Se a Usina de São Jerômino tiver a sua construção autorizada pelo
CN, afetará sete terras indígenas, sendo que duas serão alagadas -
Apucaraninha e Mococa. Como é sabido, os licenciamentos ambientais
de empreendimentos que se utilizam de recursos hídricos são de
competência do órgão estadual ou federal de meio ambiente,
respeitados os limites constitucionais. Contudo, a hidrelétrica de
São Jerônimo, como está atualmente proposta, atinge categoria
jurídico-fundiária - terra indígena - e etno-cultural - sociedades
indígenas - que a Constituição Federal de 1988 quis proteger,
dedicando-lhe dois artigos: 231 e 232. Essa proteção se expressa de
maneira clara no inciso 3o do 231 que, ao tratar da exploração de
recursos hídricos em áreas indígenas, condiciona o processo de
licenciamento à autorização do Congresso Nacional e à consulta às
comunidades afetadas.
A forma como devem proceder as consultas junto às populações
indígenas carece de maiores reflexões. Todavia, a maneira como foi
conduzido o processo de consulta promovido pelos membros da Comissão
de Defesa do Consumidor, Meio Ambiente e Minorias, da Câmara dos
Deputados, junto aos índios do Tibagi, resultou em vícios que, de
uma perspectiva antropológica, invalidam-no. Há que se considerar
alguns aspectos culturais e situacionais para que se assegure às
comunidades indígenas uma consulta séria e informada. Somente desta
maneira os direitos indígenas, expressos constitucionalmente, não
resultarão meramente retóricos.

Breve contextualização histórica da bacia do Tibagi
A bacia do Tibagi situa-se integralmente no interior do Estado do
Paraná, tendo as cabeceiras no município de Ponta Grossa e a foz no
rio Paranapanema. O Tibagi possui uma extensão de 550 km e ocupa uma
área de aproximadamente 26.000 km2. Todo este rio foi parte do
território histórico dos Kaingang e Guarani. Atualmente esses grupos
indígenas detêm a posse permanente apenas de pequenos fragmentos do
antigo território. O processo de redução e invasão das áreas
indígenas da região foi levado a termo pelas populações não-
indígenas ainda no início do século XVIII, tendo se intensificado ao
longo do século XIX.
Na década de 1940, novamente os indígenas do Tibagi tiveram o seu
território esbulhado, desta vez, por iniciativa do governo do Estado
do Paraná, cuja intenção era ceder as terras do norte paranaense
para a implantação de fazendas cafeicultoras e de criação de gado.

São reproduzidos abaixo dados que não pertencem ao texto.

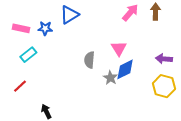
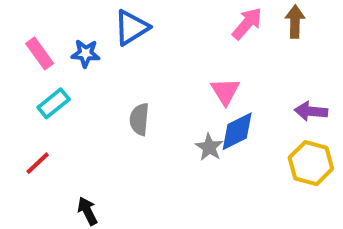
pink rectangle: (21, 28) -> (40, 53), turned 42
gray semicircle: (89, 60) -> (139, 119), moved

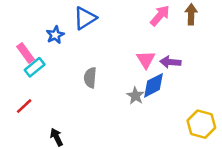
pink rectangle: (40, 53) -> (25, 53), moved
blue star: (85, 53) -> (55, 35), turned -30
purple arrow: (311, 111) -> (170, 62), moved
yellow hexagon: (311, 163) -> (201, 124), moved

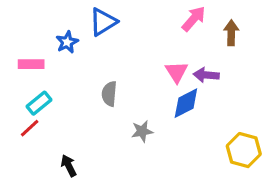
brown arrow: (191, 14) -> (231, 33), moved
pink rectangle: (25, 53) -> (31, 64), turned -54
cyan rectangle: (35, 67) -> (39, 103), moved
gray star: (135, 96) -> (142, 131), moved, turned 30

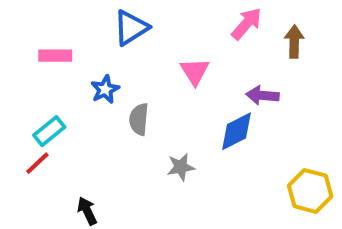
blue star: (67, 42) -> (105, 89), moved
pink rectangle: (31, 64) -> (55, 56), moved
pink triangle: (177, 72) -> (195, 71), moved

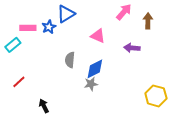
pink triangle: (195, 71) -> (98, 36), turned -35
blue star: (105, 89) -> (49, 27), moved
cyan rectangle: (49, 131) -> (13, 45), moved
blue diamond: (236, 131) -> (95, 69), moved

Também nesta década, foram implantadas pequenas centrais elétricas
na bacia do Tibagi, algumas integralmente dentro dos já reduzidos
territórios indígenas. Outros empreendimentos do setor elétrico,
tais como linhas de transmissão, foram também instalados nas décadas
seguintes nessas áreas; não para atendê-las, mas para fornecer
energia às cidades que se formavam e desenvolviam sob o antigo
território tradicional.
O que se quer aqui ressaltar é que as populações indígenas locais,
que correm risco de serem impactadas pela hidrelétrica proposta, já
padecem pelo convívio com empreendimentos da sociedade nacional
dentro das diminutas terras que conseguiram manter. Em Apucaraninha,
desde a década de 1940, está instalada a UHE Apucaraninha. Caso a UH
São Jerônimo seja construída, provavelmente afogará essa usina e
mais aproximadamente 300 alqueires da TI Apucaraninha. Em Barão de
Antonina, desde a década de 1960, estão instaladas aproximadamente
15 torres de transmissão de energia elétrica, ao longo de
aproximadamente 10 Km, cortando a área no sentido norte/sul. Já a
área de Queimadas é cortada pela linha de trem da RFFSA, que ocupa
uma extensão de 31,821 ha da TI, desde a década de 1980.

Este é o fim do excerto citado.